• Work order:
All lines in the material below that hold "maximize" should be found and copied.

== Dataset entries ==

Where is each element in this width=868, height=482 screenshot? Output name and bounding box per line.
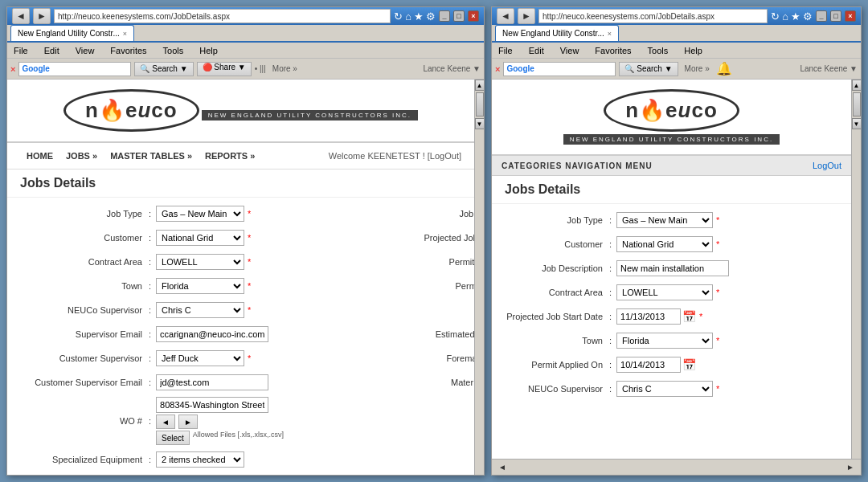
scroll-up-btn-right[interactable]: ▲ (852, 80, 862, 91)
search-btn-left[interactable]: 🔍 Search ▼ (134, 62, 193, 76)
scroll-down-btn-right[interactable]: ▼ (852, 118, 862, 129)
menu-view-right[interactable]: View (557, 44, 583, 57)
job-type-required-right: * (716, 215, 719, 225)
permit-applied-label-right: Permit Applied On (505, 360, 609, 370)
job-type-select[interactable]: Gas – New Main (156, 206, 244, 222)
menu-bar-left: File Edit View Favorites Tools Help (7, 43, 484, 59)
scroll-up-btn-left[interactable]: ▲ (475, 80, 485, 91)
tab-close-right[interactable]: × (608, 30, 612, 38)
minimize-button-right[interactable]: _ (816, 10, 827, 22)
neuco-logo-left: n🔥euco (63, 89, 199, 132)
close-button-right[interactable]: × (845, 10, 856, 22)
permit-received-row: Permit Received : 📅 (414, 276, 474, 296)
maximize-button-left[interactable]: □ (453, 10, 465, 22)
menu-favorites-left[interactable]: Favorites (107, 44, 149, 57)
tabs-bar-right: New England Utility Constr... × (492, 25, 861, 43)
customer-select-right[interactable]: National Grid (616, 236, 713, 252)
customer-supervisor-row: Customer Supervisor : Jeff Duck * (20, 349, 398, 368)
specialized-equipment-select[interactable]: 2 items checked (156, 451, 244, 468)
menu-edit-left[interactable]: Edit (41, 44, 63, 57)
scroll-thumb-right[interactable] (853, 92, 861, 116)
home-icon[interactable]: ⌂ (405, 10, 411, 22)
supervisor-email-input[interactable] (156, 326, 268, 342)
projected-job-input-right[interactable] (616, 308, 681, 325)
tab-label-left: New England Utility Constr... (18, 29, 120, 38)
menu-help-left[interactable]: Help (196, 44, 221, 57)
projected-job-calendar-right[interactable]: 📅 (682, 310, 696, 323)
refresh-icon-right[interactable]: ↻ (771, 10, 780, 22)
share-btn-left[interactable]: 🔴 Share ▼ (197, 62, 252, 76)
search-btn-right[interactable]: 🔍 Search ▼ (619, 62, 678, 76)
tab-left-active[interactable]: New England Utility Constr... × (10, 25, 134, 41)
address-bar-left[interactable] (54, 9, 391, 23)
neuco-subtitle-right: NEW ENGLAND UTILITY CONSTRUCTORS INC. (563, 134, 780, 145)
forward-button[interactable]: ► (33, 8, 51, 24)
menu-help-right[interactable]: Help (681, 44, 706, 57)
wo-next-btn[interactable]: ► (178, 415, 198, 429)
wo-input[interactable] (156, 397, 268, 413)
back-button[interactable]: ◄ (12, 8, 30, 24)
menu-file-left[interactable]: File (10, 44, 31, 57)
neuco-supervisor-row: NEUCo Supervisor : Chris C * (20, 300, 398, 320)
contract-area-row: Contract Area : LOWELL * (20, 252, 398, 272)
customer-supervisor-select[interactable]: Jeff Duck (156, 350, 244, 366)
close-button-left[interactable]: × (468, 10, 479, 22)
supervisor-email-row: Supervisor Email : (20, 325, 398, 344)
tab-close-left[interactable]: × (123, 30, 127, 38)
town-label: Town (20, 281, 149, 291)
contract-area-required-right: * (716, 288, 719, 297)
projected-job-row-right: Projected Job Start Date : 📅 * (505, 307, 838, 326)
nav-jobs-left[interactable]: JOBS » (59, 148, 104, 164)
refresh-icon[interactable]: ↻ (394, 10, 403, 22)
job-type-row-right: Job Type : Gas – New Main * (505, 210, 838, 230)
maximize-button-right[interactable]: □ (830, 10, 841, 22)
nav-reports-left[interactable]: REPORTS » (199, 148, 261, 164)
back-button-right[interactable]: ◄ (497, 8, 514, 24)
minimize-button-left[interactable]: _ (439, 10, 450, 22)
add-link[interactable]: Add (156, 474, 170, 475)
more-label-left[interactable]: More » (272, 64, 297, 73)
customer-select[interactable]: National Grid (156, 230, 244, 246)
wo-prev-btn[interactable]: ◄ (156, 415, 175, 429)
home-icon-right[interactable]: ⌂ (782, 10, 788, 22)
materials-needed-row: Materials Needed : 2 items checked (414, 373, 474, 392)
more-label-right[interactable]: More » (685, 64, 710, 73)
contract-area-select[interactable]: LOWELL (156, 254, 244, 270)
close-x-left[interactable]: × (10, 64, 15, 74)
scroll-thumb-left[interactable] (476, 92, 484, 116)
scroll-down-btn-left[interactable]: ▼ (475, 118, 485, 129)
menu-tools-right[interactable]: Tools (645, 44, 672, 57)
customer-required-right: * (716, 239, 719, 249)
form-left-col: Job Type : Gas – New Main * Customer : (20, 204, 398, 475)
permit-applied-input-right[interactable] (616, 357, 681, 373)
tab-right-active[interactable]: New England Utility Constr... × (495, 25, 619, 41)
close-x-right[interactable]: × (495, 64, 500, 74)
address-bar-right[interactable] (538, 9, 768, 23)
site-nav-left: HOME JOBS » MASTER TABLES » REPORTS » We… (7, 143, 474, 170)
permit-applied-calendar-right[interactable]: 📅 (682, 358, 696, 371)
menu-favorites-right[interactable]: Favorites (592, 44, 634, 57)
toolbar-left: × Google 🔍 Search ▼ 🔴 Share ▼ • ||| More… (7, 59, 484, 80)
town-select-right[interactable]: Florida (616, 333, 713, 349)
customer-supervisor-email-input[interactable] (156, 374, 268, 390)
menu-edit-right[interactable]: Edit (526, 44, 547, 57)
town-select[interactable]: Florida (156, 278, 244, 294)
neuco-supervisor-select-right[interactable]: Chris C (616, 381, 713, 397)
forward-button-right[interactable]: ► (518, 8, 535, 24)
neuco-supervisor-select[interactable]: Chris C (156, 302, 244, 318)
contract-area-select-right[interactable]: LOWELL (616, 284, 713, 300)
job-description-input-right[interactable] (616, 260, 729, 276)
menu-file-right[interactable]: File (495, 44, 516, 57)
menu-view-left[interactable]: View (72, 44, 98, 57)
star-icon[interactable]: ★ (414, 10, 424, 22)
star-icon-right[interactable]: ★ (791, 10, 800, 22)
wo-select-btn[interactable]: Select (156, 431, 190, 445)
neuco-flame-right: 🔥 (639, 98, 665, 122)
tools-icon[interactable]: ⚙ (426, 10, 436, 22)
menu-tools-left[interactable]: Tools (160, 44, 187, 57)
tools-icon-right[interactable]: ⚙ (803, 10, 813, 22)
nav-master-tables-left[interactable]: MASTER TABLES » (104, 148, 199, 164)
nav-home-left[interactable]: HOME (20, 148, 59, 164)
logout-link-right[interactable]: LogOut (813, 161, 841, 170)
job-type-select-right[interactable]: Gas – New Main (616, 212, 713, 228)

===
== Dataset entries ==

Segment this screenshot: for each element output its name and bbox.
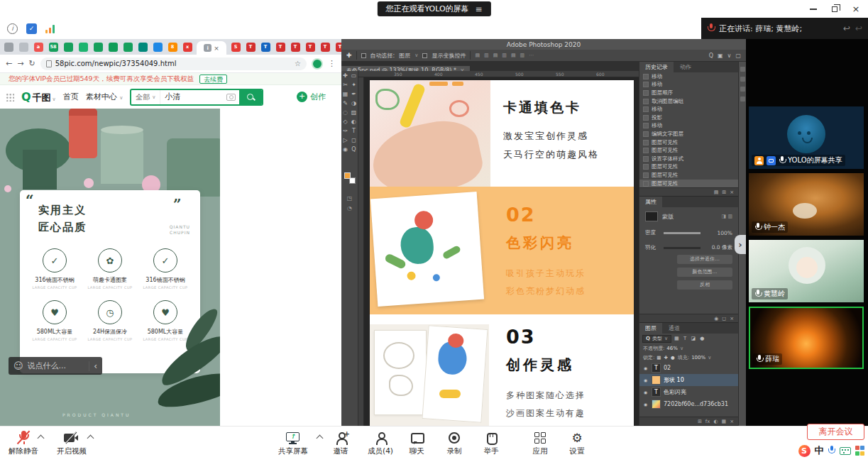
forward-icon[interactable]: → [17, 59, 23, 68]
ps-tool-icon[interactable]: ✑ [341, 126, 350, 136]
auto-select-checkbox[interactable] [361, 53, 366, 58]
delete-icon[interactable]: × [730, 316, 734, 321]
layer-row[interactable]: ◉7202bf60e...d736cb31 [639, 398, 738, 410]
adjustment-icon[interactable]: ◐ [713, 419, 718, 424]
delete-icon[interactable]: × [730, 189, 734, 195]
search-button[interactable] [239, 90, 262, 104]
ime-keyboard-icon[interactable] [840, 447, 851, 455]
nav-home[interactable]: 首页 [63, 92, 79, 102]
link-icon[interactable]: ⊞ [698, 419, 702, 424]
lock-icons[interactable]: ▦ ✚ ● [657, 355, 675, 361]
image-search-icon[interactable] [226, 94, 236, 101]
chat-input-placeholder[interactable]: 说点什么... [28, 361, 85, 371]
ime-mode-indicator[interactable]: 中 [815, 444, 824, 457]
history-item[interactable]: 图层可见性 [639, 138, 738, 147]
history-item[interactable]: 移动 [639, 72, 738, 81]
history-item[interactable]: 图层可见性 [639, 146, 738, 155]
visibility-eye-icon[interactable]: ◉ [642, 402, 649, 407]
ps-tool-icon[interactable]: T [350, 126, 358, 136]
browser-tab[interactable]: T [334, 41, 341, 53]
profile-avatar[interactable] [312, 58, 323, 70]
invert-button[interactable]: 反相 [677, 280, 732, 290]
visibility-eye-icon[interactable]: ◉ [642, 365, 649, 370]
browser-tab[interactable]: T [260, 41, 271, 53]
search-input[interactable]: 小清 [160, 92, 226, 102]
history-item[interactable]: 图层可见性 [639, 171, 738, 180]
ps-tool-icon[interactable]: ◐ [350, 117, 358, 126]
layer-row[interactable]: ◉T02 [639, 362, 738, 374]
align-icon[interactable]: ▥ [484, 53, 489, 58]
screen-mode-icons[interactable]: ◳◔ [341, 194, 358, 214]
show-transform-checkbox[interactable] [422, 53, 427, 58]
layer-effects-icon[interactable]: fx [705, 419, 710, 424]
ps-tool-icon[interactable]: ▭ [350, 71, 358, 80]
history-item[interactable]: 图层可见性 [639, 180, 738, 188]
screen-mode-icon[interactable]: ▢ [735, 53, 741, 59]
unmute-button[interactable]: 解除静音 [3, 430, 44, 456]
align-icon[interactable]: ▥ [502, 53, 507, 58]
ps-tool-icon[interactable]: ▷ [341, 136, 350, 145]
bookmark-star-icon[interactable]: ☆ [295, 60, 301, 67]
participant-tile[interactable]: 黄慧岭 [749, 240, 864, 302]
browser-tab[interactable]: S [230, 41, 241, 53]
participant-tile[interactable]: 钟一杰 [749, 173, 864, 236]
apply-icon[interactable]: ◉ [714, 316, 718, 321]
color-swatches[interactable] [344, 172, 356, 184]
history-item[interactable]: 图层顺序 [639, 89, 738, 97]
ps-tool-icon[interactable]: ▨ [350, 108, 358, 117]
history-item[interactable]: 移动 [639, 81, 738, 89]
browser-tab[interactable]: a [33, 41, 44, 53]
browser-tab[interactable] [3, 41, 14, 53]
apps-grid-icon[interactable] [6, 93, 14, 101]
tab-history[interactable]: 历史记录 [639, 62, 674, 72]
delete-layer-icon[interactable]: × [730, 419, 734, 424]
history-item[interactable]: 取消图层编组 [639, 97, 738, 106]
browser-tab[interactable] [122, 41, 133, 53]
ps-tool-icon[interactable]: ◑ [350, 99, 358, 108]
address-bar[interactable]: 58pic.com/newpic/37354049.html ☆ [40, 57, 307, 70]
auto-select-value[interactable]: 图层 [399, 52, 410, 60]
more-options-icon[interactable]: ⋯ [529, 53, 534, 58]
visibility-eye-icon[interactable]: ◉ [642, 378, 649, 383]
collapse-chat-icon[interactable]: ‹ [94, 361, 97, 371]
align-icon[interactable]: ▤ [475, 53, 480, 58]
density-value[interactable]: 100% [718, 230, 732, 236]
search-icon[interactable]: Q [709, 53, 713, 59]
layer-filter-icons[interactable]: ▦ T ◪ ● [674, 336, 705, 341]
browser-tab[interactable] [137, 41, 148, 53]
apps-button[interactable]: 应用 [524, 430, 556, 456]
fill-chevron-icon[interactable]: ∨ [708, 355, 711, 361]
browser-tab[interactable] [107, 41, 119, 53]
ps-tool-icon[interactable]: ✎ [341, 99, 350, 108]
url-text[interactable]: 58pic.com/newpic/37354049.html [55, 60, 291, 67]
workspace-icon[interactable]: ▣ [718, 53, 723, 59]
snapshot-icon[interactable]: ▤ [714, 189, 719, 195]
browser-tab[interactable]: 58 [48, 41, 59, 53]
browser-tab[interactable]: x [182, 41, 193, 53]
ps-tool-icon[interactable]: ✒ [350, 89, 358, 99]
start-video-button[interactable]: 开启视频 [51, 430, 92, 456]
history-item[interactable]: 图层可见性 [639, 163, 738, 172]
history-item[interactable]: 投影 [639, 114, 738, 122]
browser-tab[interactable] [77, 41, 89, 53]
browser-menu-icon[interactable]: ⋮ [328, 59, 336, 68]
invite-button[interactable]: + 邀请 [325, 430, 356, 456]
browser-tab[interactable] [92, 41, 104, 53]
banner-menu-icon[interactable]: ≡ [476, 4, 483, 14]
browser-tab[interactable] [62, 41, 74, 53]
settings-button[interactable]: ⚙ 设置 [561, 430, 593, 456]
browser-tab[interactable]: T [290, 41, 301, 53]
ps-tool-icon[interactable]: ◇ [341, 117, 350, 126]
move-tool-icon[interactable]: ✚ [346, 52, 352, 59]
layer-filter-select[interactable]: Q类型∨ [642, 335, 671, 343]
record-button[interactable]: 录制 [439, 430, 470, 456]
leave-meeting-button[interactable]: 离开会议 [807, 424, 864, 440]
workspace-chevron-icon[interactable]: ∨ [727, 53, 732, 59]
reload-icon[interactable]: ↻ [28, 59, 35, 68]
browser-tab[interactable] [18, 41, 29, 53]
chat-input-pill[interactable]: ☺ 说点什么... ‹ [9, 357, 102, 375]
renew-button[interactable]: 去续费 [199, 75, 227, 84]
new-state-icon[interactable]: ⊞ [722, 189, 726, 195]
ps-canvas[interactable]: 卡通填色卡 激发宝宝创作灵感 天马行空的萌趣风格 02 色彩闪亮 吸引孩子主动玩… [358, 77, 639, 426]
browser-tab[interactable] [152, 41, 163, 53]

===

• Written solution:
maximize-button-left[interactable]: □ (453, 10, 465, 22)
maximize-button-right[interactable]: □ (830, 10, 841, 22)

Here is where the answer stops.